Political party in Namibia

The All People's Party (APP) is a political party in Namibia.

Registered with the Electoral Commission of Namibia in January 2008, the party was initially made up primarily of former members of the Congress of Democrats and SWAPO political parties. Among the initial leaders were Chairperson Ignatius Shixwameni and Deputy Chairperson Stephanus Swartbooi.

Ignatius Shixwameni, who had led the party since 2009, died on 10 November 2021.

A new party leadership was elected in August 2024. Ambrosius Kumbwa became president, Linus Muchila his vice president and Faustinus Wakudumo was elected as the national chairperson.

==Policies==
Prior to the 2009 general election, the party sought to eliminate poverty in Namibia within five years and informal settlements in ten years.

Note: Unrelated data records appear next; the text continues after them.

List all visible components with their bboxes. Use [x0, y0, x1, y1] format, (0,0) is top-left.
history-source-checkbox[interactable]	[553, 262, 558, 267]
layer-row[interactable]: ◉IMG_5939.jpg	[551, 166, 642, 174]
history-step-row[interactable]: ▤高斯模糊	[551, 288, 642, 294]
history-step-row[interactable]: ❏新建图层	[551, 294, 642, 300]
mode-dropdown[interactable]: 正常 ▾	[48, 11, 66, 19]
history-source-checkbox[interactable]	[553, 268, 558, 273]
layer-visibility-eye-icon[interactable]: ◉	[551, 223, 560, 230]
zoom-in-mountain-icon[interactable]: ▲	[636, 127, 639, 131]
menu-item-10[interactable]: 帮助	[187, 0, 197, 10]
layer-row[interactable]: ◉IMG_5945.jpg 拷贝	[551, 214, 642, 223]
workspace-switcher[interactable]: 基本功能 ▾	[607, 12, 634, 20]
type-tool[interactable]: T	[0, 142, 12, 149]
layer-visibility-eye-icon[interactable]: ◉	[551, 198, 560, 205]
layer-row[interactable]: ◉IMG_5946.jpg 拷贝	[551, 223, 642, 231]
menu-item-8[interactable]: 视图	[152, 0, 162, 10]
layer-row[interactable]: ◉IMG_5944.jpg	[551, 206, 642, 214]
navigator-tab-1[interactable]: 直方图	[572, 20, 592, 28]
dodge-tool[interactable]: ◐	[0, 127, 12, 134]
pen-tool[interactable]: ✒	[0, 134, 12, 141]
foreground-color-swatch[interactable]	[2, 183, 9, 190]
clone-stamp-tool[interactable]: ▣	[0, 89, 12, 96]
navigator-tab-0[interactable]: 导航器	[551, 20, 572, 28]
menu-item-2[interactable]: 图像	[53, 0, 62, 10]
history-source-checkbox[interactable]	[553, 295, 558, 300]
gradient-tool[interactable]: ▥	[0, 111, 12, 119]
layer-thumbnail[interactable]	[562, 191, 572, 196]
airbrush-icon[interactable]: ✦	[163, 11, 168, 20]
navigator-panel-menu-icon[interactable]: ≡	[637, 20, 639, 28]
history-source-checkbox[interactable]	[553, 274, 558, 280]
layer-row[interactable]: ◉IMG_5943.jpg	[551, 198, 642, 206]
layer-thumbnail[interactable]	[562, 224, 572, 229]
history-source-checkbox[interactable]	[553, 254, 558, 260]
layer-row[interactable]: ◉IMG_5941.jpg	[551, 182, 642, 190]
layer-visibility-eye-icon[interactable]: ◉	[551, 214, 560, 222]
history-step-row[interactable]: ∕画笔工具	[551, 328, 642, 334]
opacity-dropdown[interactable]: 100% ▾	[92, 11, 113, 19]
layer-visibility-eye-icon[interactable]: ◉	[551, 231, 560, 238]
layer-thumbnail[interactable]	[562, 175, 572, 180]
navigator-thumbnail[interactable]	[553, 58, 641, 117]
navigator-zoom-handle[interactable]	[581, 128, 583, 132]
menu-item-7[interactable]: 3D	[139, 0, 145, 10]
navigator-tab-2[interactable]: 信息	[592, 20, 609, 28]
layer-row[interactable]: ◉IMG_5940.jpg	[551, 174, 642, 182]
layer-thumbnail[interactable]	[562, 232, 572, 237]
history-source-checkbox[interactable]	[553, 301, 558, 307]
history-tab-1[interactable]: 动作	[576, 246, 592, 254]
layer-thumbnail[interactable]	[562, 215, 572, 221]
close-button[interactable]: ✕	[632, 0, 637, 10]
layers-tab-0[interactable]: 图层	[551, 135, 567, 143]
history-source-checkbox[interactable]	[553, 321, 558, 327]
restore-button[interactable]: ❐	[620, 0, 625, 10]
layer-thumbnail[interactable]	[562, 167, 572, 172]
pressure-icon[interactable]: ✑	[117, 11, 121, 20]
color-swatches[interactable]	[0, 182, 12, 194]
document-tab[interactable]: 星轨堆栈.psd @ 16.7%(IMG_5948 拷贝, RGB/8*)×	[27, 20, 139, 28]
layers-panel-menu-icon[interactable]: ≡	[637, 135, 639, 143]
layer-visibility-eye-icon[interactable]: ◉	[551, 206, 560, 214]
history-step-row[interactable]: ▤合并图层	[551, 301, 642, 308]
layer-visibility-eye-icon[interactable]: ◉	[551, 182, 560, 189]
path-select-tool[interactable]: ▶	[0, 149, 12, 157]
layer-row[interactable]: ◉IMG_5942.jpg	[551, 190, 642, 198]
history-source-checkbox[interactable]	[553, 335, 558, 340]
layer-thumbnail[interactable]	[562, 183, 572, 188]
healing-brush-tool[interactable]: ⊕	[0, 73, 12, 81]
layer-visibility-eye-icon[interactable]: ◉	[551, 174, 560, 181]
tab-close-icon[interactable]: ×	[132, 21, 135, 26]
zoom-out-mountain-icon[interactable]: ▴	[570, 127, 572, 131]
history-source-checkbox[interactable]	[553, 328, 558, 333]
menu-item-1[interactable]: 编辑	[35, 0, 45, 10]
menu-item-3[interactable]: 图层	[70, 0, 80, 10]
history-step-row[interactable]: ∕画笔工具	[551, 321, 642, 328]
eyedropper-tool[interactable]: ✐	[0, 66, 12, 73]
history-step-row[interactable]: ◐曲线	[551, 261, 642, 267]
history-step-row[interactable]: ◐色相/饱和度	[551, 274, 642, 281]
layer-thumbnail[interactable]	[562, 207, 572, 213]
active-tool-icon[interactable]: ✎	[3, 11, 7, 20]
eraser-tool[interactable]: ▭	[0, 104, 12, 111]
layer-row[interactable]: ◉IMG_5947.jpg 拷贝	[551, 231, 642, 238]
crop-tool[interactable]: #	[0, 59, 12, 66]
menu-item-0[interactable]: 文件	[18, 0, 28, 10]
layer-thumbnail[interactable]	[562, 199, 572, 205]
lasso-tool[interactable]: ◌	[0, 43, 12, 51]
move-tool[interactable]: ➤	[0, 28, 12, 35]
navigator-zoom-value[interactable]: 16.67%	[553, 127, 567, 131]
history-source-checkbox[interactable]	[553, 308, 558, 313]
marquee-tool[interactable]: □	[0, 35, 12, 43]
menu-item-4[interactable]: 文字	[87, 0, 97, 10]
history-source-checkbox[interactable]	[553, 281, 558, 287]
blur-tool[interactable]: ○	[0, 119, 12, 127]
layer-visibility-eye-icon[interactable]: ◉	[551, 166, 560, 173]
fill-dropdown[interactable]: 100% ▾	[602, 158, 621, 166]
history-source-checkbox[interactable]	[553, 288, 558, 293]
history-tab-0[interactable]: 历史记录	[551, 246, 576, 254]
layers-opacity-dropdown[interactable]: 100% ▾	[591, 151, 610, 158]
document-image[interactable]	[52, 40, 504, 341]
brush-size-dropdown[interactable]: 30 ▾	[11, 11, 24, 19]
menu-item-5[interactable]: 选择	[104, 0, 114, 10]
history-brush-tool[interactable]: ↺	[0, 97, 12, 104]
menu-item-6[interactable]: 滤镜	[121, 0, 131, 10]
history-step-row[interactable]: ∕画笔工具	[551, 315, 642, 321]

In a political forum prior to the 2009 election, party representative Lena Nakatana stated that the human rights of LGBT Namibians should be respected because of their equal citizenship.

== Electoral history ==

=== Presidential elections ===

| Election | Party candidate | Votes | % | Result |
| 2009 | Ignatius Shixwameni | 9,981 | 1.23% | Lost |
| 2014 | 7,266 | 0.82% | Lost |
| 2019 | 3,304 | 0.40% | Lost |
| 2024 | Ambrosius Kumbwa | 5,197 | 0.47% | Lost |

=== National Assembly elections ===

| Election | Party leader | Votes | % | Seats | +/– | Position | Result |
| 2009 | Ignatius Shixwameni | 10,795 | 1.33% | 1 / 72 | New | +6th | Opposition |
| 2014 | 20,431 | 2.29% | 2 / 96 | +1 | +4th | Opposition |
| 2019 | 14,664 | 1.79% | 2 / 96 | 0 | −5th | Opposition |
| 2024 | Ambrosius Kumbwa | 7,219 | 0.66% | 1 / 96 | −1 | −11th | Opposition |

=== 2015 local and regional elections ===
In the 2015 Namibian local and regional elections, the APP won 4 council seats.

===2014 general election===
In the 2014 Namibian general election, the APP gained 2 seats in parliament.

===2009 general election===

In the 2009 Namibian general election campaign, the party leadership consisted of President Shixwameni, Vice President Reinhold Madala Nauyoma, Secretary General Mukuve Marcellus Mudumbi and National chairman Herbert Shixwameni. All four were activists in the Namibia National Students Organisation.

In October 2009, the party and the Rehoboth Ratepayers' Association, a local political party in Rehoboth in the Hardap Region, agreed to a collective agreement to cooperate in the 2009 general elections. The leader of the association, Lukas de Klerk, said it was a way for Rehoboth to have representation in the Namibian National Assembly. De Klerk was listed at the sixth position for the party on the list for National Assembly.

Party President Ignatius Shixwameni was elected to the National Assembly with the party. The party garnered 10,795 (1.3 percent) of votes for the National Assembly. It party joined other opposition parties in contesting the conduct and outcome of the 2009 National Assembly election, bringing forth a legal challenge aiming to declare the election null and void.

===2004 local and regional elections===

Although the party was founded after the 2004 Namibian local and regional elections, it participated in the regional by-election in the Tobias Hainyeko constituency in October 2008. However, it received only 164 votes, compared to 5,526 for SWAPO. The other political parties contesting the election withdrew two days prior to the election.